#### [Source records]
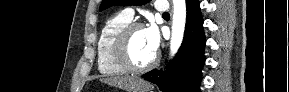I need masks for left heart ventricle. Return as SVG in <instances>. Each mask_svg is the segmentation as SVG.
I'll return each instance as SVG.
<instances>
[{
  "label": "left heart ventricle",
  "mask_w": 289,
  "mask_h": 92,
  "mask_svg": "<svg viewBox=\"0 0 289 92\" xmlns=\"http://www.w3.org/2000/svg\"><path fill=\"white\" fill-rule=\"evenodd\" d=\"M129 53L133 62L137 65H145L149 63L155 56V52L151 49L145 29H139L132 35Z\"/></svg>",
  "instance_id": "b2bd125f"
}]
</instances>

#### [Prompt]
Reproduce the listing exactly. Leave its pictures out.

#### [Your response]
I need masks for left heart ventricle. Return as SVG in <instances>. Each mask_svg is the segmentation as SVG.
I'll return each instance as SVG.
<instances>
[{
  "label": "left heart ventricle",
  "mask_w": 289,
  "mask_h": 92,
  "mask_svg": "<svg viewBox=\"0 0 289 92\" xmlns=\"http://www.w3.org/2000/svg\"><path fill=\"white\" fill-rule=\"evenodd\" d=\"M129 53L133 62L137 65H145L149 63L155 56V52L151 49L145 29H139L132 35Z\"/></svg>",
  "instance_id": "b2bd125f"
}]
</instances>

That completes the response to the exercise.